Ambos sonrieron como viejos camaradas.

Aquel hombre que era su superior no tenía doblez. Hablaba de sueños rotos. Eso le interesaba.

—¿Qué ocurrió con Marta? —tuvo el atrevimiento de inmiscuirse en lo personal.

El brigada recuperó la sombría expresión. Escoró la cabeza hacia la ventanilla, como si buscara sentir la brisa que emanaba del río.

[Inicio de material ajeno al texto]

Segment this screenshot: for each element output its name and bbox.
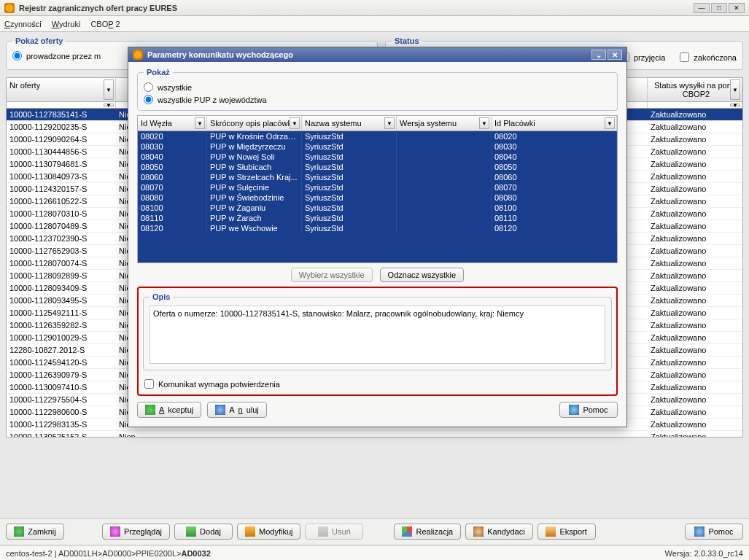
menu-cbop2[interactable]: CBOP 2 [90, 20, 120, 28]
help-icon [694, 526, 705, 537]
dialog-pokaz-group: Pokaż wszystkie wszystkie PUP z wojewódz… [137, 68, 618, 111]
close-button[interactable]: ✕ [729, 3, 745, 13]
table-row[interactable]: 08040PUP w Nowej SoliSyriuszStd08040 [138, 152, 617, 162]
filter-dropdown-icon[interactable]: ▼ [104, 104, 114, 106]
zamknij-button[interactable]: Zamknij [6, 524, 64, 540]
pokaz-oferty-label: Pokaż oferty [12, 36, 66, 45]
table-row[interactable]: 08110PUP w ŻarachSyriuszStd08110 [138, 213, 617, 223]
status-bar: centos-test-2 | AD0001LH>AD0000>PPIE0200… [0, 545, 749, 560]
menu-czynnosci[interactable]: Czynności [4, 20, 42, 28]
minimize-button[interactable]: — [694, 3, 710, 13]
table-row[interactable]: 10000-1130525152-SNienZaktualizowano [7, 431, 742, 437]
dialog-minimize-button[interactable]: ⌄ [591, 50, 606, 60]
chevron-down-icon[interactable]: ▼ [195, 117, 205, 129]
plus-icon [186, 526, 196, 537]
dialog-close-button[interactable]: ✕ [608, 50, 622, 60]
app-icon [4, 3, 15, 13]
minus-icon [318, 526, 328, 537]
dodaj-button[interactable]: Dodaj [174, 524, 233, 540]
col-id-wezla[interactable]: Id Węzła▼ [138, 116, 207, 131]
dialog-radio-wszystkie-pup[interactable] [144, 95, 153, 104]
maximize-button[interactable]: □ [711, 3, 727, 13]
accept-button[interactable]: Akceptuj [137, 402, 201, 418]
dialog-title: Parametry komunikatu wychodzącego [147, 50, 293, 59]
modyfikuj-button[interactable]: Modyfikuj [237, 524, 300, 540]
dialog-help-button[interactable]: Pomoc [559, 402, 618, 418]
table-row[interactable]: 08030PUP w MiędzyrzeczuSyriuszStd08030 [138, 141, 617, 152]
parametry-dialog: Parametry komunikatu wychodzącego ⌄ ✕ Po… [128, 47, 627, 427]
eksport-button[interactable]: Eksport [538, 524, 596, 540]
people-icon [473, 526, 484, 537]
check-icon [14, 526, 24, 537]
version-label: Wersja: 2.0.33.0_rc14 [665, 549, 743, 558]
status-label: Status [392, 36, 422, 45]
filter-dropdown-icon[interactable]: ▼ [104, 79, 114, 100]
breadcrumb: centos-test-2 | AD0001LH>AD0000>PPIE0200… [6, 549, 211, 558]
filter-dropdown-icon[interactable]: ▼ [730, 79, 740, 100]
table-row[interactable]: 08050PUP w SłubicachSyriuszStd08050 [138, 162, 617, 172]
col-nr-oferty[interactable]: Nr oferty▼ [7, 78, 116, 101]
pokaz-radio-1[interactable] [12, 51, 22, 61]
chevron-down-icon[interactable]: ▼ [384, 117, 395, 129]
cancel-button[interactable]: Anuluj [207, 402, 267, 418]
opis-group: Opis [143, 292, 612, 370]
window-title: Rejestr zagranicznych ofert pracy EURES [19, 4, 177, 12]
nodes-table: Id Węzła▼ Skrócony opis placówki▼ Nazwa … [137, 115, 618, 263]
table-row[interactable]: 08070PUP w SulęcinieSyriuszStd08070 [138, 182, 617, 192]
window-title-bar: Rejestr zagranicznych ofert pracy EURES … [0, 0, 749, 16]
table-row[interactable]: 08020PUP w Krośnie Odrzań...SyriuszStd08… [138, 131, 617, 141]
help-icon [569, 405, 579, 415]
chart-icon [402, 526, 412, 537]
menu-wydruki[interactable]: Wydruki [52, 20, 81, 28]
kandydaci-button[interactable]: Kandydaci [465, 524, 532, 540]
export-icon [546, 526, 556, 537]
col-nazwa-sys[interactable]: Nazwa systemu▼ [302, 116, 397, 131]
pokaz-radio-1-label: prowadzone przez m [26, 52, 101, 61]
select-all-button[interactable]: Wybierz wszystkie [291, 268, 373, 282]
chevron-down-icon[interactable]: ▼ [605, 117, 615, 129]
menu-bar: Czynności Wydruki CBOP 2 [0, 16, 749, 32]
pomoc-button[interactable]: Pomoc [685, 524, 743, 540]
magnifier-icon [110, 526, 120, 537]
chevron-down-icon[interactable]: ▼ [290, 117, 300, 129]
col-id-placowki[interactable]: Id Placówki▼ [492, 116, 617, 131]
opis-textarea[interactable] [150, 306, 605, 364]
confirm-label: Komunikat wymaga potwierdzenia [158, 380, 280, 389]
realizacja-button[interactable]: Realizacja [394, 524, 461, 540]
status-chk-zakonczona[interactable] [680, 52, 689, 62]
opis-highlight: Opis Komunikat wymaga potwierdzenia [137, 287, 618, 396]
confirm-checkbox[interactable] [144, 379, 154, 389]
table-row[interactable]: 08060PUP w Strzelcach Kraj...SyriuszStd0… [138, 172, 617, 182]
app-icon [133, 50, 143, 60]
col-opis[interactable]: Skrócony opis placówki▼ [207, 116, 302, 131]
usun-button[interactable]: Usuń [305, 524, 363, 540]
dialog-pokaz-label: Pokaż [144, 68, 173, 77]
dialog-title-bar[interactable]: Parametry komunikatu wychodzącego ⌄ ✕ [128, 47, 626, 62]
undo-icon [215, 405, 225, 415]
table-row[interactable]: 08100PUP w ŻaganiuSyriuszStd08100 [138, 203, 617, 213]
table-row[interactable]: 08080PUP w ŚwiebodzinieSyriuszStd08080 [138, 192, 617, 203]
chevron-down-icon[interactable]: ▼ [479, 117, 489, 129]
pencil-icon [245, 526, 255, 537]
table-row[interactable]: 08120PUP we WschowieSyriuszStd08120 [138, 223, 617, 233]
opis-label: Opis [150, 292, 173, 301]
col-status-cbop2[interactable]: Status wysyłki na portal CBOP2▼ [648, 78, 742, 101]
deselect-all-button[interactable]: Odznacz wszystkie [380, 268, 465, 282]
check-icon [145, 405, 155, 415]
dialog-radio-wszystkie[interactable] [144, 82, 153, 92]
col-wersja-sys[interactable]: Wersja systemu▼ [397, 116, 492, 131]
toolbar: Zamknij Przeglądaj Dodaj Modyfikuj Usuń … [0, 518, 749, 544]
filter-dropdown-icon[interactable]: ▼ [730, 104, 740, 106]
przegladaj-button[interactable]: Przeglądaj [102, 524, 170, 540]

—Este olor me recuerda los amaneceres mediterráneos, cuando se encendía el mar y el perfil de Marta. Que empiece el día. ¡Que empiece ya! —suplicó en un susurro atormentado—. Que venga la luz para yo saber que no sigo varado en aquel embarcadero donde quedaba con ella, viéndola marcharse, ella rogándome con sus ojos marrones oscurecidos, y yo que no hago nada, y me quedo solo, con mis dudas y mis tonterías, en medio de necias celebraciones en las que se grita Viva España y que la Guardia Civil muere pero no se rinde, cumpliendo correctivos amordazantes, viendo imágenes de guerra a dos mil y pico kilómetros de mi casa mientras mi mujer se enfada porque la cena se está enfriando —relataba con énfasis delirante.

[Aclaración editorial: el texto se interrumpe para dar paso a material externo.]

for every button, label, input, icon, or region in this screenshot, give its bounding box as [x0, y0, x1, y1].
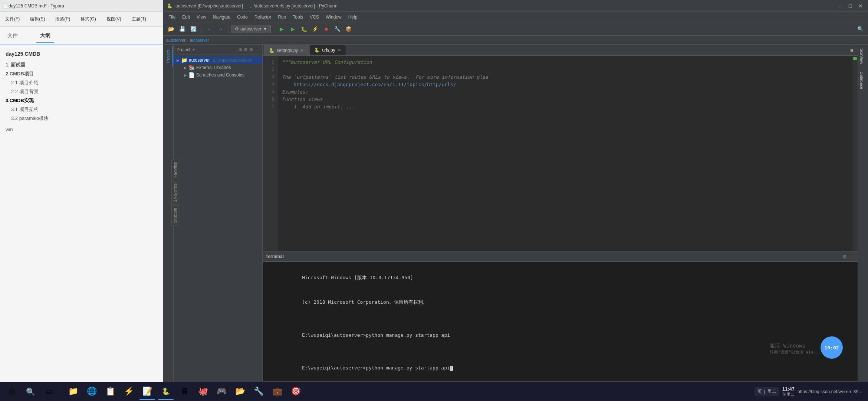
outline-item-2[interactable]: 2.1 项目介绍: [6, 78, 157, 87]
favorites-tab-1[interactable]: Favorites: [171, 160, 179, 180]
code-line-4: https://docs.djangoproject.com/en/1.11/t…: [282, 81, 848, 88]
clock-time: 10:02: [824, 345, 839, 351]
search-button[interactable]: 🔍: [22, 384, 39, 400]
minimize-panel-icon[interactable]: —: [255, 47, 259, 52]
breadcrumb-project[interactable]: autoserver: [166, 38, 185, 42]
tab-settings-close[interactable]: ✕: [300, 48, 304, 53]
tree-item-autoserver[interactable]: ▶ 📁 autoserver E:\wupeiqi\autoserver: [174, 56, 262, 64]
taskbar-extra-3[interactable]: 🎯: [287, 384, 304, 400]
back-button[interactable]: ←: [204, 24, 214, 34]
dropdown-arrow-icon: ▼: [263, 26, 267, 32]
taskbar-vscode[interactable]: 🖥: [176, 384, 193, 400]
menu-file[interactable]: File: [165, 13, 178, 21]
systray-date: 英里二: [782, 392, 795, 397]
debug-coverage-button[interactable]: ⚡: [310, 24, 320, 34]
start-button[interactable]: ⊞: [4, 384, 20, 400]
favorites-tab-2[interactable]: 2 Favorites: [171, 181, 179, 204]
terminal-header-actions: ⚙ —: [842, 254, 855, 260]
taskbar-github[interactable]: 🐙: [195, 384, 211, 400]
project-side-tab[interactable]: Project: [164, 46, 172, 66]
task-view-button[interactable]: 🗂: [41, 384, 57, 400]
tab-urls-close[interactable]: ✕: [338, 48, 341, 53]
maximize-button[interactable]: □: [846, 2, 854, 10]
settings-icon[interactable]: ⚙: [244, 47, 248, 52]
taskbar-typora[interactable]: 📝: [139, 384, 155, 400]
editor-layout-button[interactable]: ⊞: [846, 46, 856, 55]
taskbar-extra-1[interactable]: 🔧: [250, 384, 267, 400]
menu-run[interactable]: Run: [275, 13, 289, 21]
code-editor[interactable]: """autoserver URL Configuration The `url…: [277, 56, 852, 251]
typora-menu-edit[interactable]: 编辑(E): [29, 15, 46, 23]
menu-vcs[interactable]: VCS: [307, 13, 322, 21]
minimize-button[interactable]: ─: [836, 2, 844, 10]
run-button[interactable]: ▶: [277, 24, 287, 34]
line-3: 3: [263, 74, 277, 81]
typora-window: 📄 day125 CMDB.md* - Typora 文件(F) 编辑(E) 段…: [0, 0, 163, 401]
typora-menu-format[interactable]: 格式(O): [79, 15, 97, 23]
locate-icon[interactable]: ⊕: [239, 47, 242, 52]
menu-code[interactable]: Code: [234, 13, 251, 21]
typora-menu-theme[interactable]: 主题(T): [130, 15, 148, 23]
run-config-dropdown[interactable]: ⚙ autoserver ▼: [231, 25, 271, 33]
outline-item-4[interactable]: 3.CMDB实现: [6, 96, 157, 105]
scaview-tab[interactable]: ScaView: [858, 45, 868, 68]
forward-button[interactable]: →: [216, 24, 225, 34]
systray-clock[interactable]: 11:47 英里二: [782, 386, 795, 397]
typora-tab-file[interactable]: 文件: [4, 29, 22, 42]
scratch-icon: 📄: [188, 72, 195, 78]
terminal-settings-icon[interactable]: ⚙: [842, 254, 847, 260]
python-file-icon: 🐍: [269, 48, 274, 53]
gear-icon[interactable]: ⚙: [249, 47, 253, 52]
save-button[interactable]: 💾: [177, 24, 187, 34]
database-tab[interactable]: Database: [858, 68, 868, 93]
terminal-minimize-icon[interactable]: —: [849, 254, 855, 260]
build-tool-button[interactable]: 📦: [344, 24, 354, 34]
typora-title-text: day125 CMDB.md* - Typora: [9, 3, 64, 9]
close-button[interactable]: ✕: [857, 2, 864, 10]
terminal-line-3: [267, 315, 853, 323]
typora-menu-file[interactable]: 文件(F): [4, 15, 21, 23]
tab-urls-py[interactable]: 🐍 urls.py ✕: [309, 45, 346, 55]
tree-item-scratches[interactable]: ▶ 📄 Scratches and Consoles: [174, 71, 262, 79]
open-folder-button[interactable]: 📂: [166, 24, 176, 34]
editor-area: 🐍 settings.py ✕ 🐍 urls.py ✕ ⊞ 1 2: [263, 45, 858, 392]
taskbar-terminal[interactable]: ⚡: [121, 384, 137, 400]
toolbar-sep-2: [228, 25, 228, 33]
sync-button[interactable]: 🔄: [188, 24, 198, 34]
outline-item-3[interactable]: 2.2 项目背景: [6, 87, 157, 96]
tree-item-external-libs[interactable]: ▶ 📚 External Libraries: [174, 64, 262, 71]
toolbar-sep-3: [274, 25, 274, 33]
typora-menu-para[interactable]: 段落(P): [54, 15, 72, 23]
menu-help[interactable]: Help: [345, 13, 361, 21]
stop-button[interactable]: ■: [322, 24, 331, 34]
debug-button[interactable]: 🐛: [299, 24, 309, 34]
breadcrumb-module[interactable]: autoserver: [190, 38, 209, 42]
outline-item-5[interactable]: 3.1 项目架构: [6, 105, 157, 114]
profile-button[interactable]: 🔧: [333, 24, 342, 34]
outline-item-0[interactable]: 1. 面试题: [6, 61, 157, 69]
taskbar-file-explorer[interactable]: 📁: [65, 384, 81, 400]
taskbar-extra-2[interactable]: 💼: [269, 384, 285, 400]
taskbar-manager[interactable]: 📂: [232, 384, 248, 400]
typora-menu-view[interactable]: 视图(V): [105, 15, 123, 23]
structure-tab[interactable]: Structure: [171, 205, 179, 226]
taskbar-notes[interactable]: 📋: [102, 384, 118, 400]
menu-view[interactable]: View: [194, 13, 209, 21]
taskbar-game[interactable]: 🎮: [213, 384, 230, 400]
menu-navigate[interactable]: Navigate: [210, 13, 233, 21]
taskbar-pycharm[interactable]: 🐍: [158, 384, 174, 400]
menu-edit[interactable]: Edit: [179, 13, 193, 21]
menu-refactor[interactable]: Refactor: [251, 13, 274, 21]
menu-window[interactable]: Window: [323, 13, 345, 21]
menu-tools[interactable]: Tools: [290, 13, 306, 21]
search-everywhere-button[interactable]: 🔍: [855, 24, 865, 34]
editor-scrollbar[interactable]: [852, 56, 858, 251]
typora-tab-outline[interactable]: 大纲: [36, 29, 54, 43]
run-coverage-button[interactable]: ▶: [288, 24, 298, 34]
taskbar-edge[interactable]: 🌐: [83, 384, 100, 400]
code-line-2: [282, 66, 848, 74]
terminal-content[interactable]: Microsoft Windows [版本 10.0.17134.950] (c…: [263, 262, 858, 381]
outline-item-1[interactable]: 2.CMDB项目: [6, 69, 157, 78]
tab-settings-py[interactable]: 🐍 settings.py ✕: [264, 45, 309, 55]
outline-item-6[interactable]: 3.2 paramiko模块: [6, 114, 157, 123]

Salva apenas podía seguirle.

—Me llama de vez en cuando… Me llamaba —se corrigió—. Pero yo nunca me ponía al teléfono, porque yo quería volar y no iba a permitir que me encerraran en un próspero y cómodo negocio familiar, porque yo quería realizarme en una Guardia Civil cuyo fulgor me cegaba: los árboles que tapan el bosque, dice el refrán, pero un día me di cuenta de mi equivocación y fue cuando me arrestaron por segunda vez, por no permitir que se pasara tabaco de contrabando para usía, y denuncié la trama y hubo juicio y no me callé ni cuando me amenazaron con expulsarme: no me importaba, ya no quería ser guardia civil, pues que sólo la quería a ella, y como toda persona arrastra singulares tribulaciones y salir de ellas representa la felicidad, pues para conocer ésta en toda su enjundia es imprescindible un mínimo sufrimiento, y así, cuanto mayor haya sido éste mayor será aquélla, yo imaginaba nuestro reencuentro con la mayor felicidad del mundo, y a San Feliú que regresé, para darme cuenta de que era demasiado tarde, y es que acababa de casarse, y el mayor mazazo fue que al verla paseando del brazo de su marido supe por el marrón oscuro de sus ojos, como hojas podridas, que no era feliz, y entonces en el juicio no pude demostrarlo, nunca se puede demostrar nada, pero fueron benévolos conmigo y no me expulsaron, me dieron a elegir Ceuta o Bilbao y me dio igual pues que me enteré de que el marido la maltrataba y le seguí la pista como un espía rastrero, esperanzado por los rumores de separación, deseando volver para alejarla de la tristeza y llevarla (llevarnos) a la felicidad, a la recia felicidad que da el reencuentro imprevisible, pero el orgullo juvenil me pesaba más de lo que yo estaba dispuesto a confesar, y cuando por fin me decidí resultó ser un día después de su funeral, pues que el hijo de la gran puta con el que se había casado había cumplido la promesa de que sólo la muerte los separaría: la ahogó tirándola al mar, atada a un motor fuera borda, es por eso que nunca he dejado de oír su chapoteo pidiéndome ayuda y es por eso que estuve por seguirla, pero una vez más me faltó valor, y la rabia y el dolor me oprimen desde entonces como un amago de infarto, un infarto que su padre apenas pudo superar una semana después, pero no al mes siguiente, y yo, treinta años después, sigo al borde. «¡Oh memoria, enemiga mortal de mi descanso!» —concluyó recitando (más bien farfullando) sin lirismo y sin quietud.

En el puente del molino, el sempiterno clack-clack de las transmisiones del pepito se acrecentó hasta producir dentera, y por motivos diferentes, de lo viejo y de lo nuevo, de lo que fue y de lo que será, aflicciones voraces abatiendo a dos compañeros, infirió Salva.

Y, olvidado de todo, se sintió a gusto.